The new order of colonialism in the Pacific is known as “globalization.” The World Bank and other international banks aggressively market “project loans” designed to facilitate the production of goods for sale on world markets. The initial beneficiaries of these projects are the contractors, while the ability of transnational corporations to exploit the region’s natural resources is enhanced. Subsistence food production is reduced and the recipient state is left with a debt burden it can only service through exports. Free trade forces Pacific countries to compete with low-wage producers in Asia and Latin America where human rights and the environment are often of scant concern.

Should commodity exports fail, the International Monetary Fund steps in with emergency loans to make sure the foreign banks don’t lose their money.

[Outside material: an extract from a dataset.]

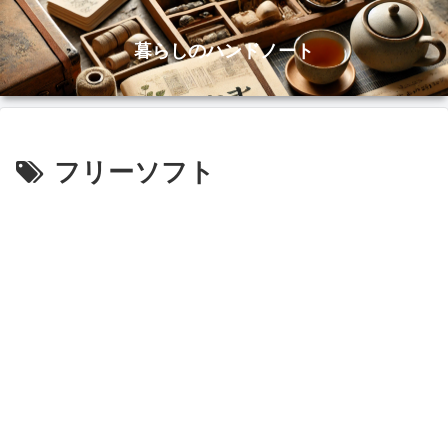
暮らしのハンドノート
フリーソフト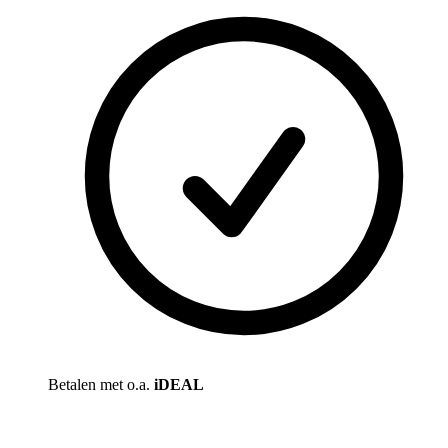
Betalen met o.a.
iDEAL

Local governments are forced to accept “structural adjustment programs” dictated from Washington, and the well-paid Western bankers mandate that social spending be cut. Another favorite trick is to persuade governments to shift the tax burden from rich to poor by replacing income and company taxes with a value-added tax. Customs duties are removed and tottering administrations are forced to clearcut their rainforests or sell their soil to meet financial obligations. This kind of chicanery has caused untold misery in Africa, Asia, and Latin America, usually with the connivance of corrupt local officials.

A much fairer arrangement is the 20-year Cotonou Agreement (signed in 2000), previously known as the Lome Convention, which provides for the preferential entry into the EU at fixed prices of set quotas of agricultural commodities from 78 African, Caribbean, and Pacific countries. Many experts believe that trade subsidies of this kind are the most effective way of delivering aid to developing countries without the intervention of state bureaucracies. This type of arrangement is crucial to countries that rely on a single export for much of their foreign exchange. The United States has lobbied vigorously against subsidized trading agreements of this kind in favor of “free trade” to allow American corporations based in Latin America to export tropical commodities produced cheaply through the use of semislave labor to Europe.